Hungary has had its fair share of child prodigies, not only in music and chess but also in science, and mathematics as well. For example, John von Neumann was a child prodigy; he could divide five-digit numbers by five-digit numbers at age six and could converse in ancient Greek by age seven.

As a mathematician and physicist, he moved to the US to further his career, where he led the Manhattan project developing the atomic bomb. They often describe him as the father of the atomic bomb. He ended his career as a Professor at the Princeton Institute for Advanced Study..

So, are child prodigies born with their talent, or are they educated to become so?
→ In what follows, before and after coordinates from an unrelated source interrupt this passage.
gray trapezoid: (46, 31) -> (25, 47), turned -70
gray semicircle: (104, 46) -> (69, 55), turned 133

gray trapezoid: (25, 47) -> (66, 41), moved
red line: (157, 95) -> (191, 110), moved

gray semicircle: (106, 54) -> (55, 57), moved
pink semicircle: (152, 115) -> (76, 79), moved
I came across an interview with Misi Boros’ father, a professor of philosophy at the University of Pecs, the birthplace of Misi. When asked how he brought up Misi to become a child prodigy, he said that children need a lot of love and time spent with their parents, which he gave to Misi growing up.

The interviewer further probed whether Misi was told to play the piano several hours a day. The father said no, Misi was happy to practice up to five and six hours a day when he was young. That was not my experience. I took piano lessons when I was young, but when practice time built up to three hours a day after school and doing homework; I rebelled. I preferred to play with my friends. The time came when my parents just gave in; I was not to be a concert pianist. So, can you predict who will be child prodigies?

I believe that child prodigies have it in their DNA to excel in some field, but they also have supporting parents and a burning desire to work hard to achieve perfection in their chosen field. Just my opinion.